Bright, zesty citrus; sweet, smoky chocolate; ripe, juicy stone fruit — they’re just some of the aromas and flavours you’ll detect in Costa Rican-grown coffee. A world away from bitter, instant blends, the finest of the country’s beans could be compared to the top wine grapes of Bordeaux or the Napa Valley. Coffee experts consider Costa Rica a crème-de-la-crème producer; in fact, the most sought-after of local beans, such as some of those from the famed region of Tarrazú, fetch hundreds of pounds a kilo. But in truth, all the coffee grown here, even on humble family plots, is of the highest quality. That’s thanks to a magical formula found only in Costa-Rica, comprising unique growing conditions, meticulous production standards and an undeniable, country-wide obsession with all things coffee.
“When it comes to a local relationship with coffee, nowhere comes close to Costa Rica,” says Glenn Jampol, who along with his wife Teri runs the Finca Rosa Blanca coffee farm in the Central Valley. “It doesn’t matter if you’re in one of the country’s best restaurants, or if you go to a tiny family garage soda restaurant in San José – they’ll always make you an amazing pour-over. Unlike some countries that export all of their quality coffee, in Costa Rica it’s almost impossible to get a bad cup.”
This across-the-board deliciousness is largely thanks to the fact that by law Costa Rican farmers must grown the superior, pricier Arabica bean — rather than the cheaper, bitter Robusta, which often bulks out production in many neighbouring countries. The Arabica hallmark isn’t only its refined, complex flavour, but its excellent acidity.
“Acidity is a good word when you’re talking about coffee,” says Glenn, who, along with many other local producers, offers daily coffee tours and ‘cupping’ (tasting) at his farm. And one of the most important factors in maintaining acidity is elevation — something that Costa Rica has plenty of, with some plantations having a circumference of up to 1,700 miles.
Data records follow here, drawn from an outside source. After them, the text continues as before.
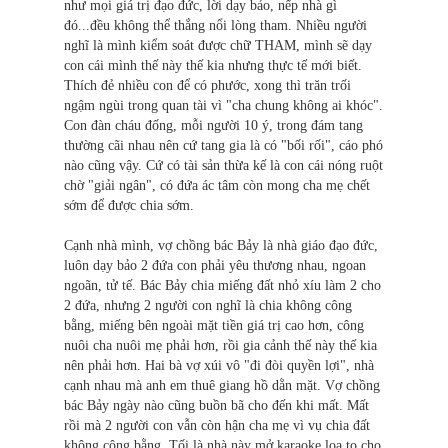
như mọi giá trị đạo đức, lời dạy bảo, nếp nhà gì
đó...đều không thể thắng nổi lòng tham. Nhiều người
nghĩ là mình kiểm soát được chữ THAM, mình sẽ dạy
con cái mình thế này thế kia nhưng thực tế mới biết.
Thích đẻ nhiều con để có phước, xong thì trăn trối
ngậm ngùi trong quan tài vì "cha chung không ai khóc".
Con đàn cháu đống, mỗi người 10 ý, trong đám tang
thường cãi nhau nên cứ tang gia là có "bối rối", cáo phó
nào cũng vậy. Cứ có tài sản thừa kế là con cái nóng ruột
chờ "giải ngân", có đứa ác tâm còn mong cha mẹ chết
sớm để được chia sớm.
Cạnh nhà mình, vợ chồng bác Bảy là nhà giáo đạo đức,
luôn dạy bảo 2 đứa con phải yêu thương nhau, ngoan
ngoãn, tử tế. Bác Bảy chia miếng đất nhỏ xíu làm 2 cho
2 đứa, nhưng 2 người con nghĩ là chia không công
bằng, miếng bên ngoài mặt tiền giá trị cao hơn, công
nuôi cha nuôi mẹ phải hơn, rồi gia cảnh thế này thế kia
nên phải hơn. Hai bà vợ xúi vô "đi đòi quyền lợi", nhà
cạnh nhau mà anh em thuê giang hồ dằn mặt. Vợ chồng
bác Bảy ngày nào cũng buồn bã cho đến khi mất. Mất
rồi mà 2 người con vẫn còn hận cha mẹ vì vụ chia đất
không công bằng. Tối là nhà này mở karaoke loa to cho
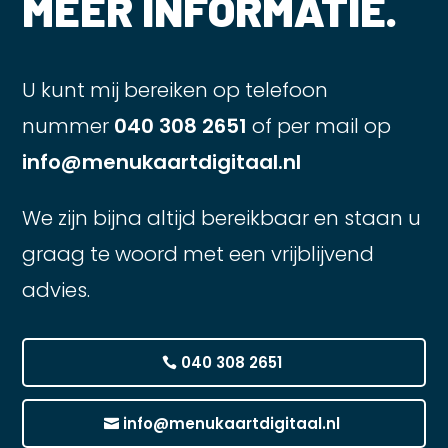
MEER INFORMATIE.
U kunt mij bereiken op telefoon
nummer
040 308 2651
of per mail op
info@menukaartdigitaal.nl
We zijn bijna altijd bereikbaar en staan u
graag te woord met een vrijblijvend
advies.
040 308 2651
info@menukaartdigitaal.nl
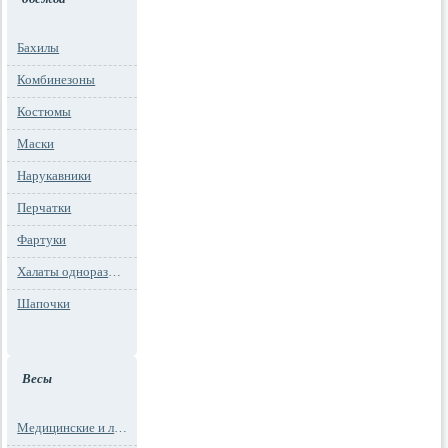
Бахилы
Комбинезоны
Костюмы
Маски
Нарукавники
Перчатки
Фартуки
Халаты одноразовые
Шапочки
Весы
Медицинские и лабораторные весы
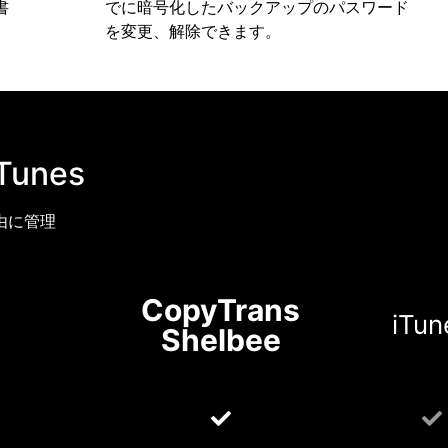
書
でに暗号化したバックアップのパスワード
を変更、解除できます。
Tunes
自由に管理
CopyTrans
iTun
Shelbee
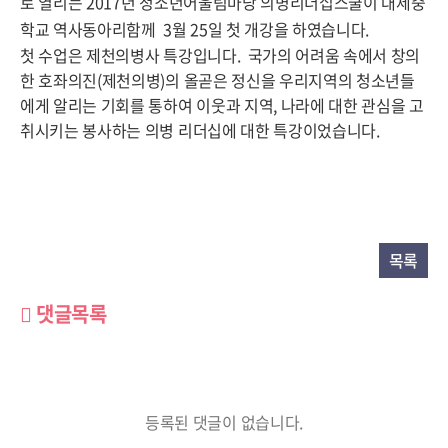
로 열리는 2017년 청소년어울림마당 의병리더십스쿨이 대제중
학교 역사동아리함께 3월 25일 첫 개강을 하였습니다.
첫 수업은 제천의병사 특강입니다. 국가의 어려움 속에서 창의
한 호좌의진(제천의병)의 올곧은 정신을 우리지역의 청소년들
에게 알리는 기회를 통하여 이웃과 지역, 나라에 대한 관심을 고
취시키는 봉사하는 의병 리더십에 대한 특강이었습니다.
목록
댓글목록
등록된 댓글이 없습니다.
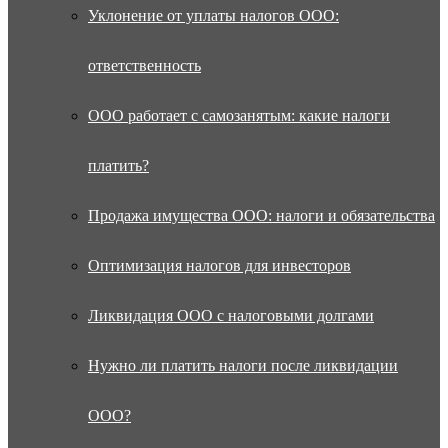
Уклонение от уплаты налогов ООО:
ответственность
ООО работает с самозанятым: какие налоги
платить?
Продажа имущества ООО: налоги и обязательства
Оптимизация налогов для инвесторов
Ликвидация ООО с налоговыми долгами
Нужно ли платить налоги после ликвидации
ООО?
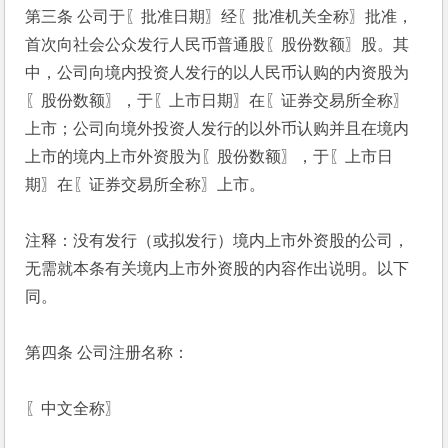
第三条 公司于〖批准日期〗经〖批准机关全称〗批准，
首次向社会公众发行人民币普通股〖股份数额〗股。其
中，公司向境内投资人发行的以人民币认购的内资股为
〖股份数额〗，于〖上市日期〗在〖证券交易所全称〗
上市；公司向境外投资人发行的以外币认购并且在境内
上市的境内上市外资股为〖股份数额〗，于〖上市日
期〗在〖证券交易所全称〗上市。
注释：没有发行（或拟发行）境内上市外资股的公司，
无需就本条有关境内上市外资股的内容作出说明。以下
同。
第四条 公司注册名称：
〖中文全称〗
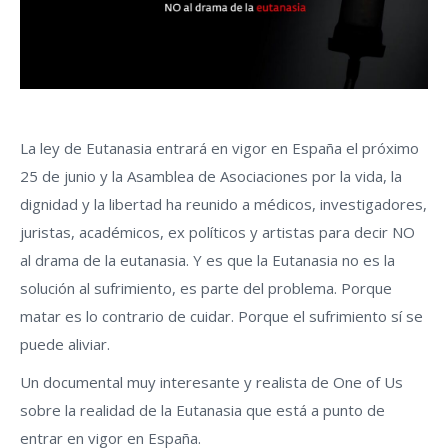
La ley de Eutanasia entrará en vigor en España el próximo
25 de junio y la Asamblea de Asociaciones por la vida, la
dignidad y la libertad ha reunido a médicos, investigadores,
juristas, académicos, ex políticos y artistas para decir NO
al drama de la eutanasia. Y es que la Eutanasia no es la
solución al sufrimiento, es parte del problema. Porque
matar es lo contrario de cuidar. Porque el sufrimiento sí se
puede aliviar.
Un documental muy interesante y realista de One of Us
sobre la realidad de la Eutanasia que está a punto de
entrar en vigor en España.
Of course, the country’s unique volcanic soils, selective hand-harvesting methods — as well as meticulous processing, drying and milling — all add to the quality equation. And, in Glenn and Teri’s case, there’s an extra ingredient: an organic, biodiverse approach, which sees hundreds of native tree species and birds flourish among their coffee plants.
Costa Rica was founded on coffee — the butter-hued buildings in San José, once owned by powerful coffee barons, attest to that. But despite its long history, it’s an industry that refuses to rest on its laurels. Innovation is rife, particularly when it comes to the search to find ever-more sustainable methods. For example, while some producers have made teas from the usually-discarded fruit, or ‘pulp’, of the coffee plant, Glenn and Teri have used theirs to produce a unique flour, which they serve as baked treats at their farm’s onsite luxury lodge. The rooms have forest-facing balconies, wood-panelled skylights and rustic tiling, and visitors say it’s dreamy falling asleep here, lulled by birdsong. But nothing beats waking up to sweeping views of the farm — and the best cup of coffee you’ve ever tasted.